## [Your objective]
The lines of the records that include "Sorachi" should all be copied.

## [Materials provided]
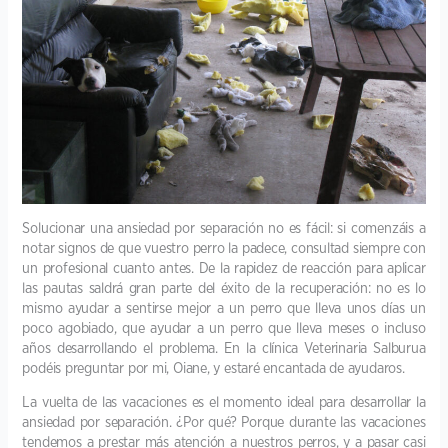
Solucionar una ansiedad por separación no es fácil: si comenzáis a
notar signos de que vuestro perro la padece, consultad siempre con
un profesional cuanto antes. De la rapidez de reacción para aplicar
las pautas saldrá gran parte del éxito de la recuperación: no es lo
mismo ayudar a sentirse mejor a un perro que lleva unos días un
poco agobiado, que ayudar a un perro que lleva meses o incluso
años desarrollando el problema. En la clínica Veterinaria Salburua
podéis preguntar por mi, Oiane, y estaré encantada de ayudaros.
La vuelta de las vacaciones es el momento ideal para desarrollar la
ansiedad por separación. ¿Por qué? Porque durante las vacaciones
tendemos a prestar más atención a nuestros perros, y a pasar casi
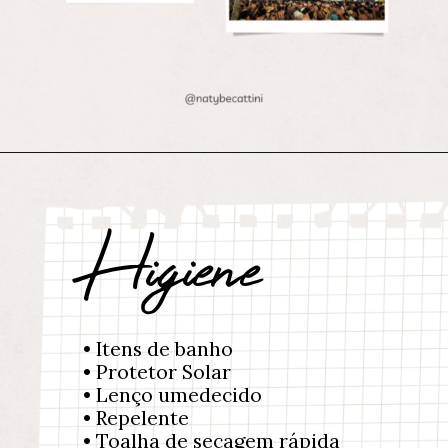
Higiene
• Itens de banho
• Protetor Solar
• Lenço umedecido
• Repelente
• Toalha de secagem rápida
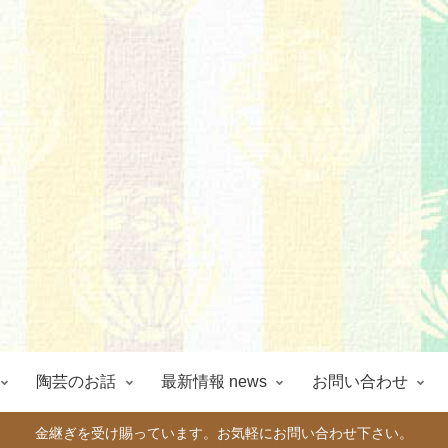
陶芸のお話
最新情報 news
お問い合わせ
金継ぎを受け賜っています。お気軽にお問い合わせ下さい。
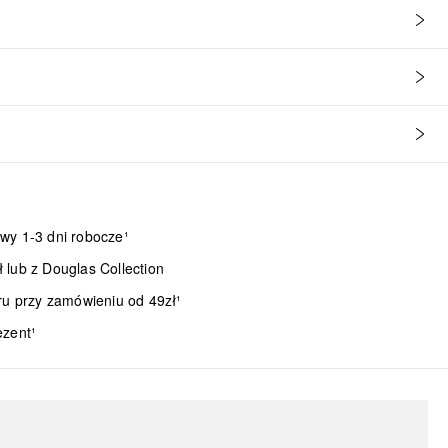
wy 1-3 dni robocze¹
lub z Douglas Collection
ru przy zamówieniu od 49zł¹
ezent¹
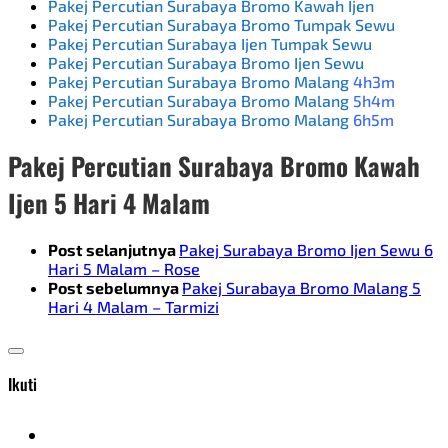
Pakej Percutian Surabaya Bromo Kawah Ijen
Pakej Percutian Surabaya Bromo Tumpak Sewu
Pakej Percutian Surabaya Ijen Tumpak Sewu
Pakej Percutian Surabaya Bromo Ijen Sewu
Pakej Percutian Surabaya Bromo Malang
4h3m
Pakej Percutian Surabaya Bromo Malang
5h4m
Pakej Percutian Surabaya Bromo Malang
6h5m
Pakej Percutian Surabaya Bromo Kawah
Ijen 5 Hari 4 Malam
Post selanjutnya
Pakej Surabaya Bromo Ijen Sewu 6
Hari 5 Malam – Rose
Post sebelumnya
Pakej Surabaya Bromo Malang 5
Hari 4 Malam – Tarmizi
Ikuti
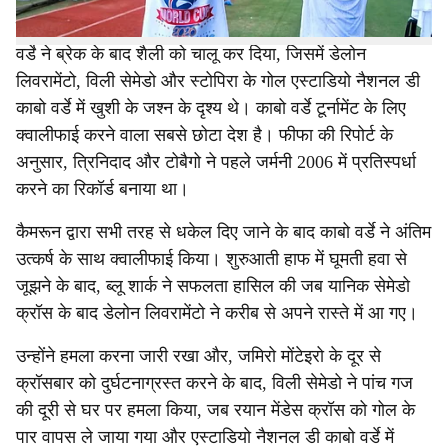
इस्वातिनी के खिलाफ पहले हाफ में तनावपूर्ण प्रदर्शन के बाद, काबो
वर्डे ने ब्रेक के बाद शैली को चालू कर दिया, जिसमें डेलोन
लिवरामेंटो, विली सेमेडो और स्टोपिरा के गोल एस्टाडियो नैशनल डी
काबो वर्डे में खुशी के जश्न के दृश्य थे। काबो वर्डे टूर्नामेंट के लिए
क्वालीफाई करने वाला सबसे छोटा देश है। फीफा की रिपोर्ट के
अनुसार, त्रिनिदाद और टोबैगो ने पहले जर्मनी 2006 में प्रतिस्पर्धा
करने का रिकॉर्ड बनाया था।
कैमरून द्वारा सभी तरह से धकेल दिए जाने के बाद काबो वर्डे ने अंतिम
उत्कर्ष के साथ क्वालीफाई किया। शुरुआती हाफ में घूमती हवा से
जूझने के बाद, ब्लू शार्क ने सफलता हासिल की जब यानिक सेमेडो
क्रॉस के बाद डेलोन लिवरामेंटो ने करीब से अपने रास्ते में आ गए।
उन्होंने हमला करना जारी रखा और, जमिरो मोंटेइरो के दूर से
क्रॉसबार को दुर्घटनाग्रस्त करने के बाद, विली सेमेडो ने पांच गज
की दूरी से घर पर हमला किया, जब रयान मेंडेस क्रॉस को गोल के
पार वापस ले जाया गया और एस्टाडियो नैशनल डी काबो वर्डे में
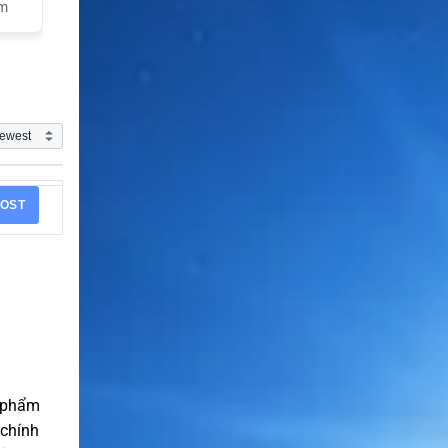
am
OST
n phẩm
 chính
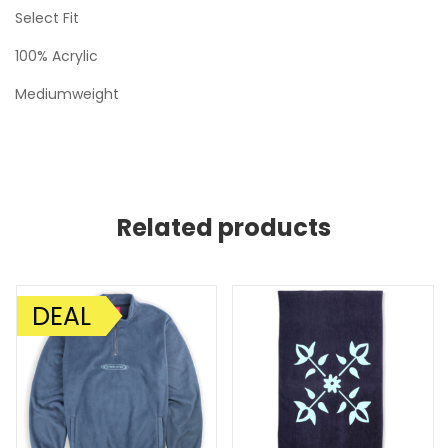
Select Fit
100% Acrylic
Mediumweight
Related products
DEAL
AANBIEDING!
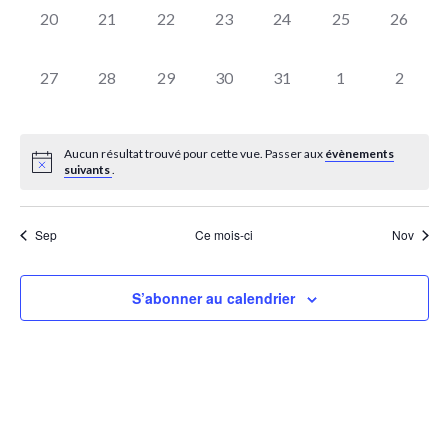
0
0
0
0
0
0
0
20
21
22
23
24
25
26
évènement,
évènement,
évènement,
évènement,
évènement,
évènement,
évèneme
0
0
0
0
0
0
0
27
28
29
30
31
1
2
évènement,
évènement,
évènement,
évènement,
évènement,
évènement,
évènem
Aucun résultat trouvé pour cette vue. Passer aux
évènements
suivants
.
Sep
Ce mois-ci
Nov
S’abonner au calendrier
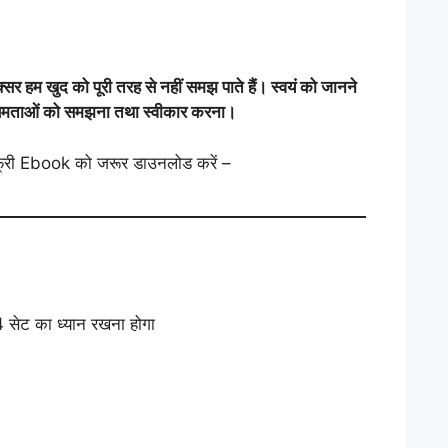
अक्सर हम खुद को पूरी तरह से नहीं समझ पाते हैं। स्वयं को जानने
र क्षमताओं को समझना तथा स्वीकार करना।
फ्री Ebook को जरूर डाउनलोड करें –
 4 सेट का ध्यान रखना होगा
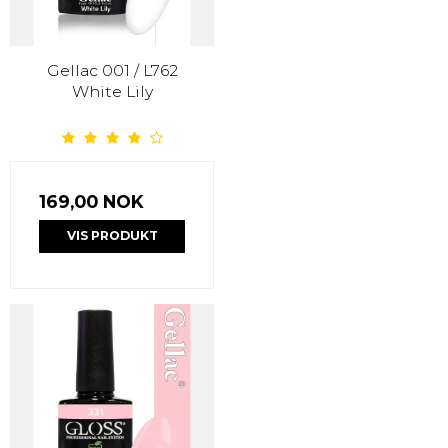
Gellac 001 / L762
White Lily
169,00 NOK
VIS PRODUKT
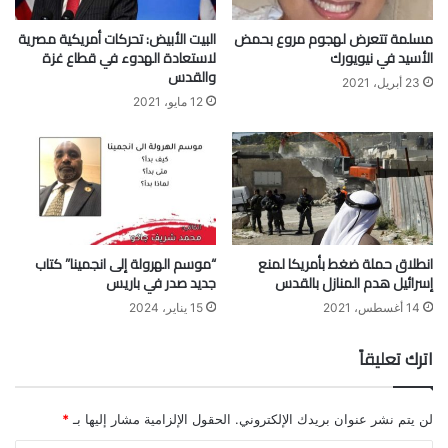
مسلمة تتعرض لهجوم مروع بحمض
البيت الأبيض: تحركات أمريكية مصرية
الأسيد في نيويورك
لاستعادة الهدوء في قطاع غزة
والقدس
23 أبريل، 2021
12 مايو، 2021
انطلاق حملة ضغط بأمريكا لمنع
“موسم الهرولة إلى انجمينا” كتاب
إسرائيل هدم المنازل بالقدس
جديد صدر في باريس
14 أغسطس، 2021
15 يناير، 2024
اترك تعليقاً
لن يتم نشر عنوان بريدك الإلكتروني.
الحقول الإلزامية مشار إليها بـ
*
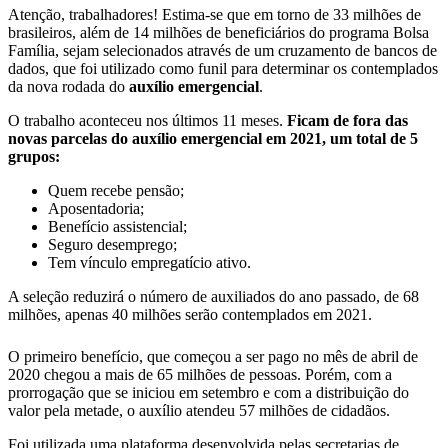
Atenção, trabalhadores! Estima-se que em torno de 33 milhões de
brasileiros, além de 14 milhões de beneficiários do programa Bolsa
Família, sejam selecionados através de um cruzamento de bancos de
dados, que foi utilizado como funil para determinar os contemplados
da nova rodada do
auxílio emergencial
.
O trabalho aconteceu nos últimos 11 meses.
Ficam de fora das
novas parcelas do auxílio emergencial em 2021, um total de 5
grupos:
Quem recebe pensão;
Aposentadoria;
Benefício assistencial;
Seguro desemprego;
Tem vínculo empregatício ativo.
A seleção reduzirá o número de auxiliados do ano passado, de 68
milhões, apenas 40 milhões serão contemplados em 2021.
O primeiro benefício, que começou a ser pago no mês de abril de
2020 chegou a mais de 65 milhões de pessoas. Porém, com a
prorrogação que se iniciou em setembro e com a distribuição do
valor pela metade, o auxílio atendeu 57 milhões de cidadãos.
Foi utilizada uma plataforma desenvolvida pelas secretarias de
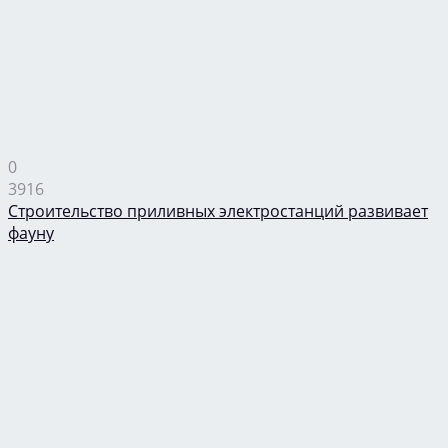
0
3916
Строительство приливных электростанций развивает
фауну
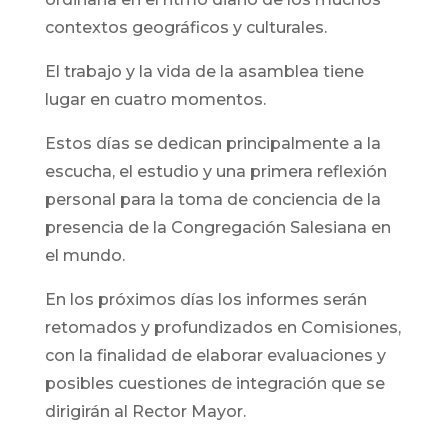
contextos geográficos y culturales.
El trabajo y la vida de la asamblea tiene
lugar en cuatro momentos.
Estos días se dedican principalmente a la
escucha, el estudio y una primera reflexión
personal para la toma de conciencia de la
presencia de la Congregación Salesiana en
el mundo.
En los próximos días los informes serán
retomados y profundizados en Comisiones,
con la finalidad de elaborar evaluaciones y
posibles cuestiones de integración que se
dirigirán al Rector Mayor.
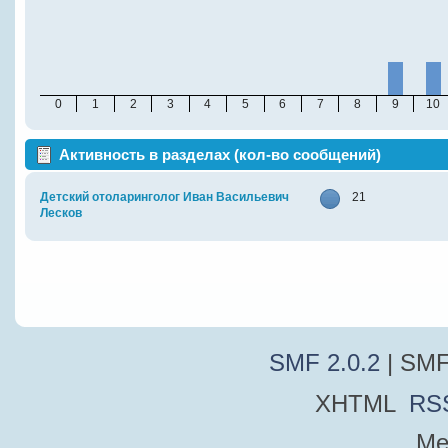
0
1
2
3
4
5
6
7
8
9
10
Активность в разделах (кол-во сообщений)
Детский отоларинголог Иван Васильевич
21
Лесков
SMF 2.0.2
| SMF
XHTML
RS
Me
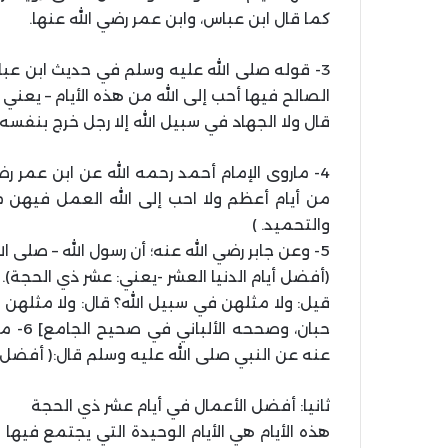
كما قال ابن عباس، وابن عمر رضي الله عنها.
3- قوله صلى الله عليه وسلم في حديث ابن عبا
الصالح فيها أحب إلى الله من هذه الأيام – يعني أيا
قال ولا الجهاد في سبيل الله إلا رجل خرج بنفسه
4- ماروى الإمام أحمد رحمه الله عن ابن عمر ر
من أيام أعظم ولا احب إلى الله العمل فيهن من
والتحميد. )
5- وعن جابر رضي الله عنه؛ أن رسول الله – صلى الله عليه وسلم – قال:
(أفضل أيام الدنيا العشر -يعني: عشر ذي الحجة).
قيل: ولا مثلهن في سبيل الله؟ قال: ولا مثلهن في سب
حبان،
عنه عن النبي صلى الله عليه وسلم قال:( أفضل ال
ثانيا: أفضل الأعمال في أيام عشر ذي الحجة
هذه الأيام هي الأيام الوحيدة التي يجتمع فيها 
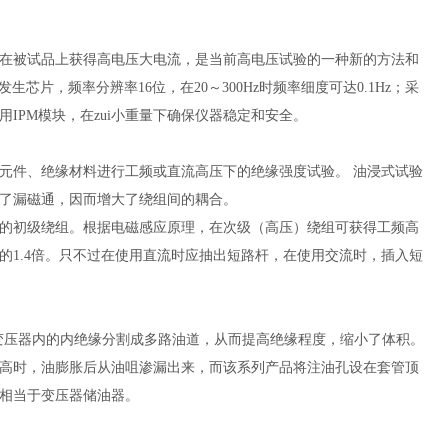
在被试品上获得高电压大电流，是当前高电压试验的一种新的方法和
片，频率分辨率16位，在20～300Hz时频率细度可达0.1Hz；采
IPM模块，在zui小重量下确保仪器稳定和安全。
元件、绝缘材料进行工频或直流高压下的绝缘强度试验。 油浸式试验
了漏磁通，因而增大了绕组间的耦合。
的初级绕组。根据电磁感应原理，在次级（高压）绕组可获得工频高
1.4倍。只不过在使用直流时应抽出短路杆，在使用交流时，插入短
把变压器内的内绝缘分割成多路油道，从而提高绝缘程度，缩小了体积。
过高时，油膨胀后从油咀渗漏出来，而该系列产品将注油孔设在套管顶
相当于变压器储油器。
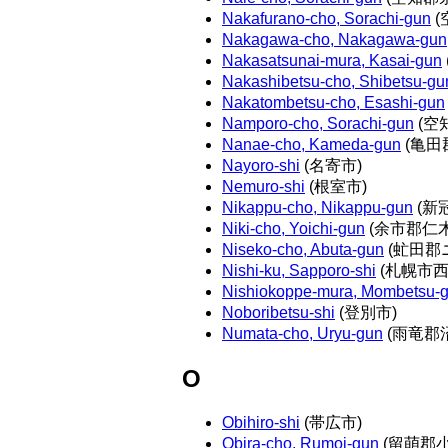
Nakafurano-cho, Sorachi-gun
(
Nakagawa-cho, Nakagawa-gun
Nakasatsunai-mura, Kasai-gun
Nakashibetsu-cho, Shibetsu-gu
Nakatombetsu-cho, Esashi-gun
Namporo-cho, Sorachi-gun
(空
Nanae-cho, Kameda-gun
(亀田
Nayoro-shi
(名寄市)
Nemuro-shi
(根室市)
Nikappu-cho, Nikappu-gun
(新
Niki-cho, Yoichi-gun
(余市郡仁木
Niseko-cho, Abuta-gun
(虻田郡
Nishi-ku, Sapporo-shi
(札幌市西
Nishiokoppe-mura, Mombetsu-
Noboribetsu-shi
(登別市)
Numata-cho, Uryu-gun
(雨竜郡
O
Obihiro-shi
(帯広市)
Obira-cho, Rumoi-gun
(留萌郡小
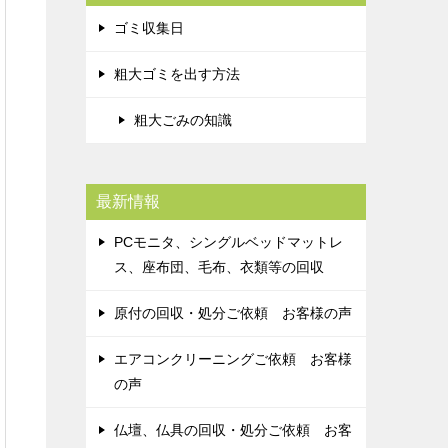
ゴミ収集日
粗大ゴミを出す方法
粗大ごみの知識
最新情報
PCモニタ、シングルベッドマットレ
ス、座布団、毛布、衣類等の回収
原付の回収・処分ご依頼 お客様の声
エアコンクリーニングご依頼 お客様
の声
仏壇、仏具の回収・処分ご依頼 お客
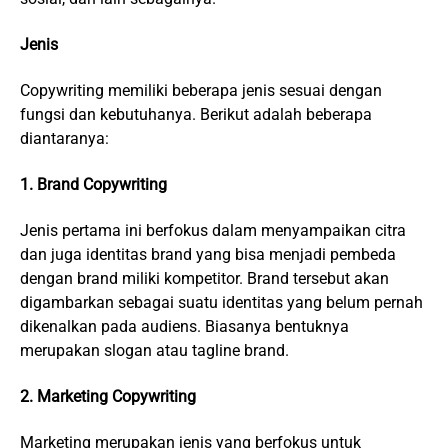
Jenis
Copywriting memiliki beberapa jenis sesuai dengan
fungsi dan kebutuhanya. Berikut adalah beberapa
diantaranya:
1. Brand Copywriting
Jenis pertama ini berfokus dalam menyampaikan citra
dan juga identitas brand yang bisa menjadi pembeda
dengan brand miliki kompetitor. Brand tersebut akan
digambarkan sebagai suatu identitas yang belum pernah
dikenalkan pada audiens. Biasanya bentuknya
merupakan slogan atau tagline brand.
2. Marketing Copywriting
Marketing merupakan jenis yang berfokus untuk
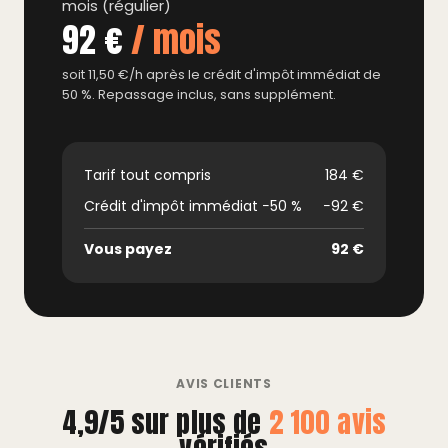
mois (régulier)
92 €
/ mois
soit 11,50 €/h après le crédit d'impôt immédiat de
50 %. Repassage inclus, sans supplément.
Tarif tout compris
184 €
Crédit d'impôt immédiat −50 %
−92 €
Vous payez
92 €
AVIS CLIENTS
4,9/5 sur plus de
2 100 avis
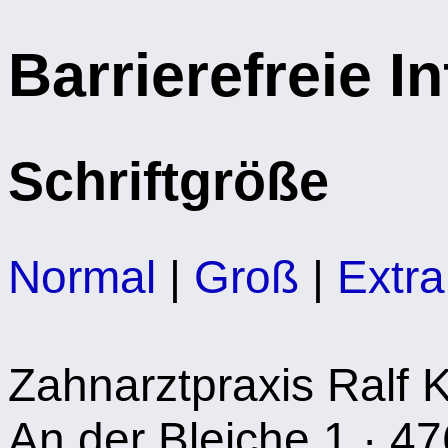
Barrierefreie I
Schriftgröße
Normal
|
Groß
|
Extr
Zahnarztpraxis Ralf 
An der Bleiche 1 · 47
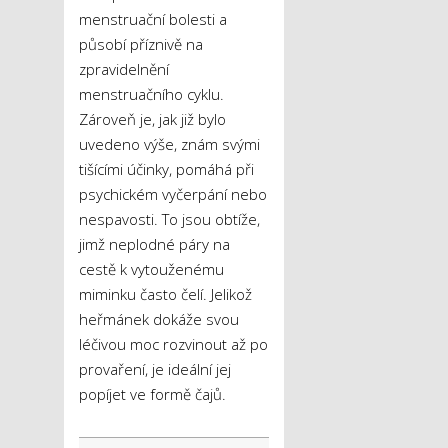
menstruační bolesti a
působí příznivě na
zpravidelnění
menstruačního cyklu.
Zároveň je, jak již bylo
uvedeno výše, znám svými
tišícími účinky, pomáhá při
psychickém vyčerpání nebo
nespavosti. To jsou obtíže,
jimž neplodné páry na
cestě k vytouženému
miminku často čelí. Jelikož
heřmánek dokáže svou
léčivou moc rozvinout až po
provaření, je ideální jej
popíjet ve formě čajů.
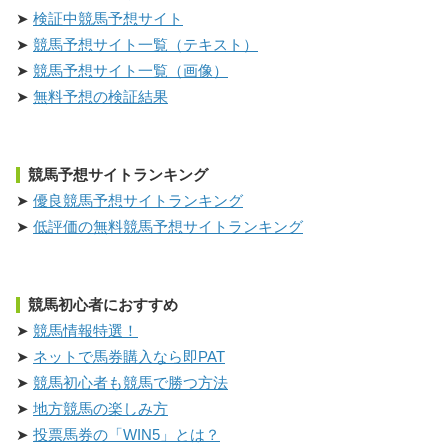
検証中競馬予想サイト
競馬予想サイト一覧（テキスト）
競馬予想サイト一覧（画像）
無料予想の検証結果
競馬予想サイトランキング
優良競馬予想サイトランキング
低評価の無料競馬予想サイトランキング
競馬初心者におすすめ
競馬情報特選！
ネットで馬券購入なら即PAT
競馬初心者も競馬で勝つ方法
地方競馬の楽しみ方
投票馬券の「WIN5」とは？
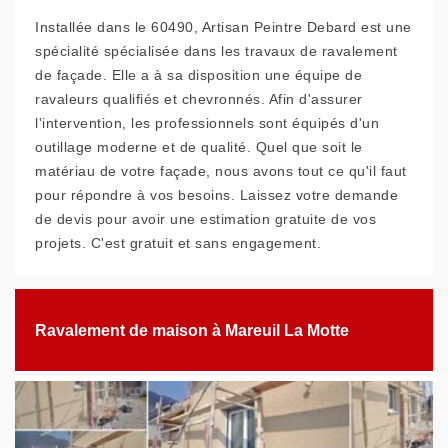
Installée dans le 60490, Artisan Peintre Debard est une
spécialité spécialisée dans les travaux de ravalement
de façade. Elle a à sa disposition une équipe de
ravaleurs qualifiés et chevronnés. Afin d'assurer
l'intervention, les professionnels sont équipés d'un
outillage moderne et de qualité. Quel que soit le
matériau de votre façade, nous avons tout ce qu'il faut
pour répondre à vos besoins. Laissez votre demande
de devis pour avoir une estimation gratuite de vos
projets. C'est gratuit et sans engagement.
Ravalement de maison à Mareuil La Motte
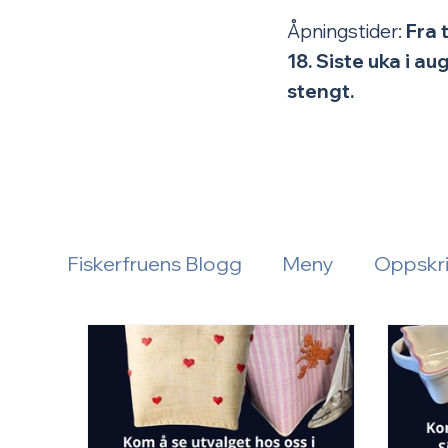
Åpningstider:
Fra 
18.
Siste uka i a
stengt.
Fiskerfruens Blogg
Meny
Oppskri
åpningstid
Aktuelt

## [Solution for this problem]
Nakafurano-cho, Sorachi-gun
Namporo-cho, Sorachi-gun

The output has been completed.